I am a firm believer in that the people you surround yourself with have great influence on the life that you lead. So, as you look at these goals and what you want to accomplish, not only this year but in terms of the legacy throughout your life, who are people that you would like to have in your life on a more regular basis. That might be somebody from a mastermind group, it might be a peer, it might be a family member.  Who is really going to help you and encourage you to achieve those goals?

So that’s the Life Plan part. Again, I’d go somewhere quiet and I would probably read through the plan and jot down some notes, and then kind of let it soak for a little while, a couple days or maybe even a week, and then come back and fill it out. I think you’ll be surprised at how much you know the answers to these questions. Even if you’ve never thought about them before, at some level, you do have the answers to these questions in your head and in your heart.
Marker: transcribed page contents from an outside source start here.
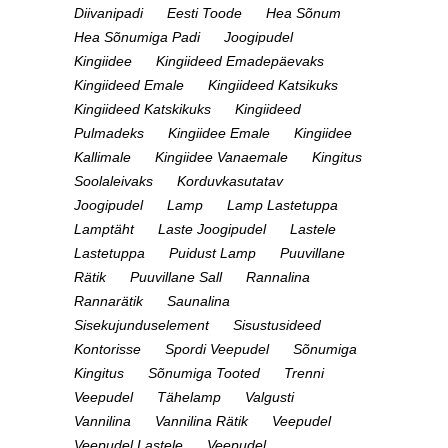
Diivanipadi
Eesti Toode
Hea Sõnum
Hea Sõnumiga Padi
Joogipudel
Kingiidee
Kingiideed Emadepäevaks
Kingiideed Emale
Kingiideed Katsikuks
Kingiideed Katskikuks
Kingiideed
Pulmadeks
Kingiidee Emale
Kingiidee
Kallimale
Kingiidee Vanaemale
Kingitus
Soolaleivaks
Korduvkasutatav
Joogipudel
Lamp
Lamp Lastetuppa
Lamptäht
Laste Joogipudel
Lastele
Lastetuppa
Puidust Lamp
Puuvillane
Rätik
Puuvillane Sall
Rannalina
Rannarätik
Saunalina
Sisekujunduselement
Sisustusideed
Kontorisse
Spordi Veepudel
Sõnumiga
Kingitus
Sõnumiga Tooted
Trenni
Veepudel
Tähelamp
Valgusti
Vannilina
Vannilina Rätik
Veepudel
Veepudel Lastele
Veepudel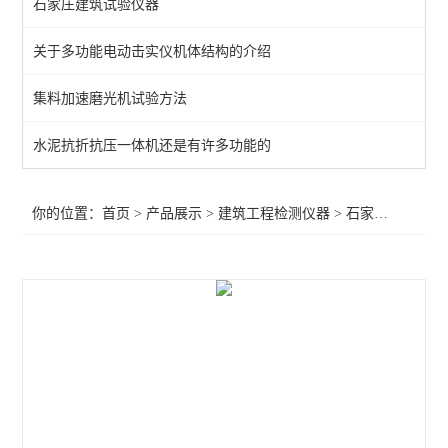
石家庄建筑试验仪器
石家庄建筑试验仪器
关于多功能电动击实仪机体结构的介绍
恒温恒湿环境试验箱
集料加速磨光机试验方法
耐碱网格布试验箱
气密性检测平台
水泥抗折抗压一体机还是有许多功能的
密封胶条压缩反力检测仪
你的位置：
首页
>
产品展示
>
建筑工程检测仪器
>
石家庄建筑试验仪器
混凝土排水管内水压试验机
石膏检测仪器
砂浆拉拔试验机
岩石检测仪器
数显恒温油浴锅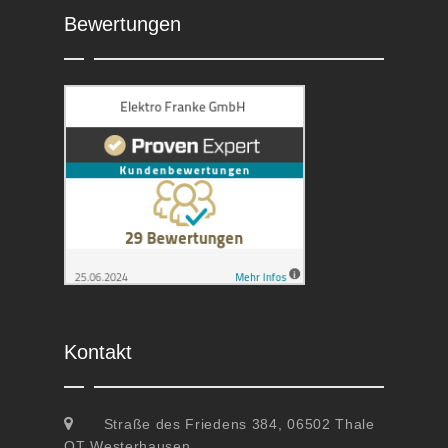
Bewertungen
Kontakt
Straße des Friedens 384, 06502 Thale
OT Westerhausen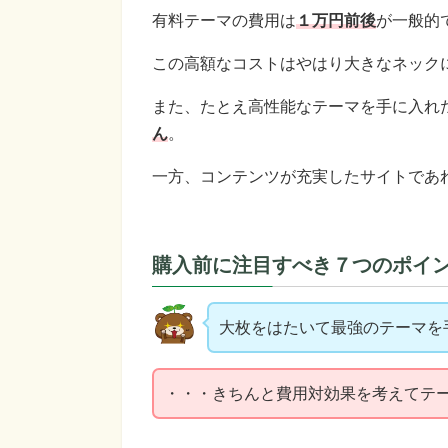
有料テーマの費用は
１万円前後
が一般的
この高額なコストはやはり大きなネック
また、たとえ高性能なテーマを手に入れ
ん
。
一方、コンテンツが充実したサイトであ
購入前に注目すべき７つのポイ
大枚をはたいて最強のテーマを
・・・きちんと費用対効果を考えてテ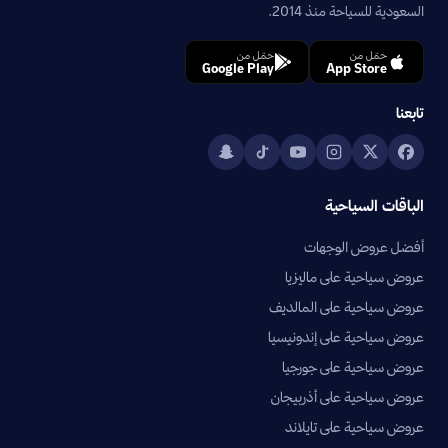
السعودية للسياحة منذ 2014.
حمّل من
حمّل من
Google Play
App Store
تابعنا
الباقات السياحية
أفضل عروض الوجهات
عروض سياحية على ماليزيا
عروض سياحية على المالديف
عروض سياحية على إندونيسيا
عروض سياحية على جورجيا
عروض سياحية على أذربيجان
عروض سياحية على تايلاند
I’m just trying to get you to write them down. Why? Because we all know, and again this is something you preach to your clients, when we write it down and we commit to it in that way, something magical happens and we actually get much further in accomplishing those goals. So I want you to write it down. I want you to commit to it.

Even if you don’t share this with anybody else, even if this is just between you and yourself, I’d love for you to write it down so that it is something you can look back on on a regular basis. If you have an accountability buddy or a mastermind group or something like that, this might be something you share with them and ask them to hold you accountable to it. So anyway, finish that one up first because I think that will also help you when we get to the agency one-page business plan.
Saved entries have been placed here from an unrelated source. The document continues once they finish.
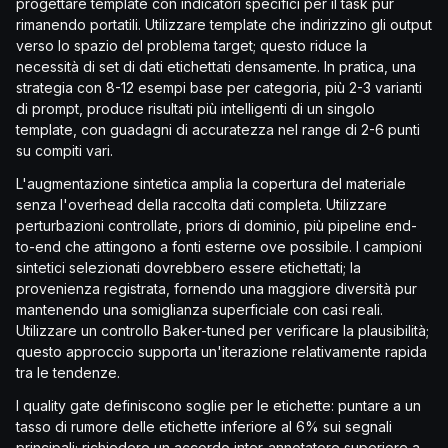
progettare template con indicatori specifici per il task pur
rimanendo portatili. Utilizzare template che indirizzino gli output
verso lo spazio del problema target; questo riduce la
necessità di set di dati etichettati densamente. In pratica, una
strategia con 8-12 esempi base per categoria, più 2-3 varianti
di prompt, produce risultati più intelligenti di un singolo
template, con guadagni di accuratezza nel range di 2-6 punti
su compiti vari.
L'augmentazione sintetica amplia la copertura del materiale
senza l'overhead della raccolta dati completa. Utilizzare
perturbazioni controllate, priors di dominio, più pipeline end-
to-end che attingono a fonti esterne ove possibile. I campioni
sintetici selezionati dovrebbero essere etichettati; la
provenienza registrata, fornendo una maggiore diversità pur
mantenendo una somiglianza superficiale con casi reali.
Utilizzare un controllo Baker-tuned per verificare la plausibilità;
questo approccio supporta un'iterazione relativamente rapida
tra le tendenze.
I quality gate definiscono soglie per le etichette: puntare a un
tasso di rumore delle etichette inferiore al 6% sui segnali
principali; richiedere un accordo inter-annotatore superiore a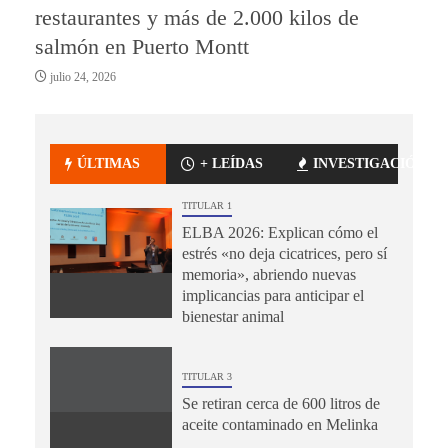
restaurantes y más de 2.000 kilos de
salmón en Puerto Montt
julio 24, 2026
ÚLTIMAS
+ LEÍDAS
INVESTIGACIÓN
TITULAR 1
ELBA 2026: Explican cómo el
estrés «no deja cicatrices, pero sí
memoria», abriendo nuevas
implicancias para anticipar el
bienestar animal
TITULAR 3
Se retiran cerca de 600 litros de
aceite contaminado en Melinka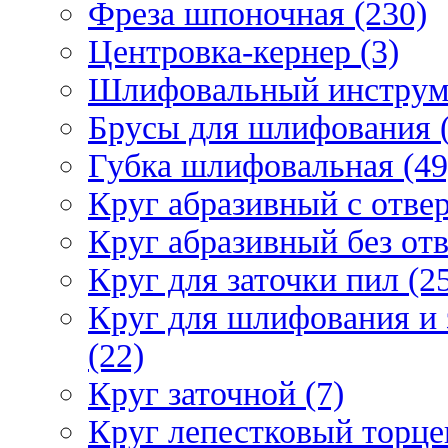
Фреза шпоночная (230)
Центровка-кернер (3)
Шлифовальный инструм
Брусы для шлифования (
Губка шлифовальная (49
Круг абразивный c отвер
Круг абразивный без отв
Круг для заточки пил (2
Круг для шлифования и 
(22)
Круг заточной (7)
Круг лепестковый торце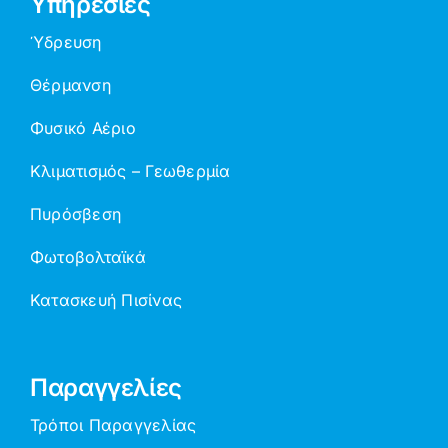
Υπηρεσίες
Ύδρευση
Θέρμανση
Φυσικό Αέριο
Κλιματισμός – Γεωθερμία
Πυρόσβεση
Φωτοβολταϊκά
Κατασκευή Πισίνας
Παραγγελίες
Τρόποι Παραγγελίας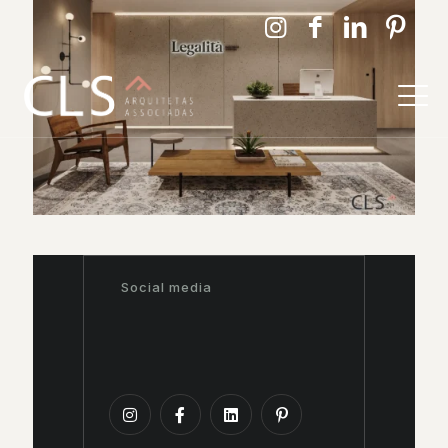
Social media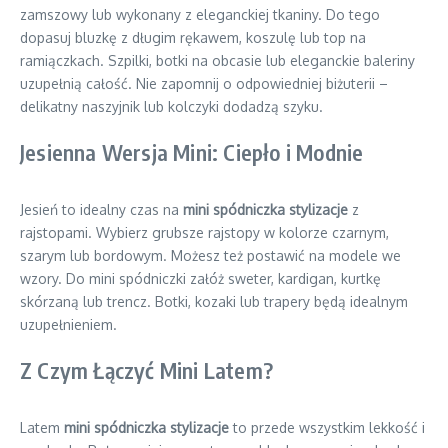
zamszowy lub wykonany z eleganckiej tkaniny. Do tego
dopasuj bluzkę z długim rękawem, koszulę lub top na
ramiączkach. Szpilki, botki na obcasie lub eleganckie baleriny
uzupełnią całość. Nie zapomnij o odpowiedniej biżuterii –
delikatny naszyjnik lub kolczyki dodadzą szyku.
Jesienna Wersja Mini: Ciepło i Modnie
Jesień to idealny czas na
mini spódniczka stylizacje
z
rajstopami. Wybierz grubsze rajstopy w kolorze czarnym,
szarym lub bordowym. Możesz też postawić na modele we
wzory. Do mini spódniczki załóż sweter, kardigan, kurtkę
skórzaną lub trencz. Botki, kozaki lub trapery będą idealnym
uzupełnieniem.
Z Czym Łączyć Mini Latem?
Latem
mini spódniczka stylizacje
to przede wszystkim lekkość i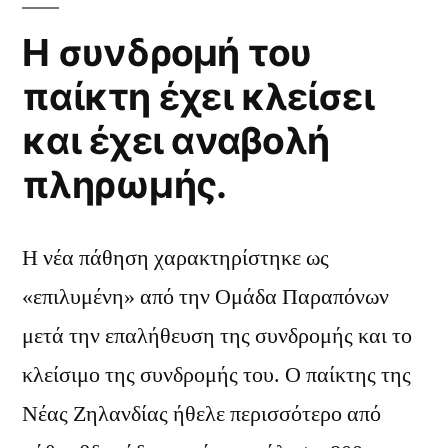
Η συνδρομή του
παίκτη έχει κλείσει
και έχει αναβολή
πληρωμής.
Η νέα πάθηση χαρακτηρίστηκε ως
«επιλυμένη» από την Ομάδα Παραπόνων
μετά την επαλήθευση της συνδρομής και το
κλείσιμο της συνδρομής του. Ο παίκτης της
Νέας Ζηλανδίας ήθελε περισσότερο από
When you look at the one-page business plan piece of smart goal planning, which you can either download here or in the show notes, you’re going to see that it wants you first to identify your agency’s positioning line. So again, remind yourself how you differentiate yourself from other agencies. By the way, being a full-service, fully integrated agency is not differentiation. You all say that. So figure out how you position yourself to make you look different and unique and be the right choice for certain clients.

Then it asks you in six areas to identify the number one goal that you would like to accomplish in the coming year. So those areas are a leadership management goal, a staffing goal, an internal systems goal, a financial goal, a new business goal, and an agency marketing goal. In each of those, I want you to identify the number one thing that if you did one thing in each of those areas, what would have the most impact on your business? Again, those should be SMART goals that’s specific, measurable, achievable, realistic, and time-bound.

Identify a goal, so for example, it may be the leadership management goal is that you want to elevate one of your leadership teams’ ability to manage people, that that’s one of your goals, whatever it may be. Or that you want to have regular leadership team meetings or you want to create a leadership team, whatever it may be. And then under each of the goals there are two other questions. The first one is, “What is the biggest obstacle to getting this done?” And then the second one is, “What are my first two action steps?”

First, I want you to identify six goals, so one goal in each of those categories, and then I would like you to identify the largest obstacle. What’s in the way of you getting that goal done? Underneath that, what are the first things you need to do to get started on that goal, whatever that might be? After you’ve done all that, you’ll see off to the left on the sheet, there’s a little line in front of the names of each category of goals.

What I want you to do there is I want you to rank those goals in order of importance to your business. So let’s say that you are on an accounting software system that served your purposes great when you were 12 people in the agency. But now that you’re 32 people in your agency, QuickBooks or whatever you’re using, Peachtree, just doesn’t cut it anymore. So your internal systems goal is to implement a new software for accounting and to get everybody on board with timesheets and purchase orders and all of that sort of thing, some of the things that you haven’t been doing.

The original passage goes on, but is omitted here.